:: Work instruction ::
All of the data below should be repeated exactly. Pictures should not be included.

:: Saved data entries ::
►

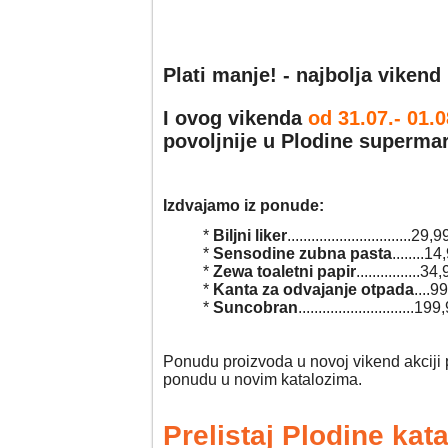
Plati manje! - najbolja viken
I ovog vikenda
od 31.07
.- 01.
povoljnije
u Plodine superma
Izdvajamo iz ponude:
*
Biljni liker
...............................29
*
Sensodine zubna pasta
........14
*
Zewa toaletni papir
................
*
Kanta za odvajanje otpada
....9
*
Suncobran
............................
Ponudu proizvoda u novoj vikend akciji 
ponudu u novim katalozima.
Prelistaj Plodine kat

◄

:: Answer box ::
Plati manje! - najbolja viken
I ovog vikenda
od 31.07
.- 01.
povoljnije
u Plodine superma
Izdvajamo iz ponude:
*
Biljni liker
...............................29
*
Sensodine zubna pasta
........14
*
Zewa toaletni papir
................
*
Kanta za odvajanje otpada
....9
*
Suncobran
............................
Ponudu proizvoda u novoj vikend akciji 
ponudu u novim katalozima.
Prelistaj Plodine kat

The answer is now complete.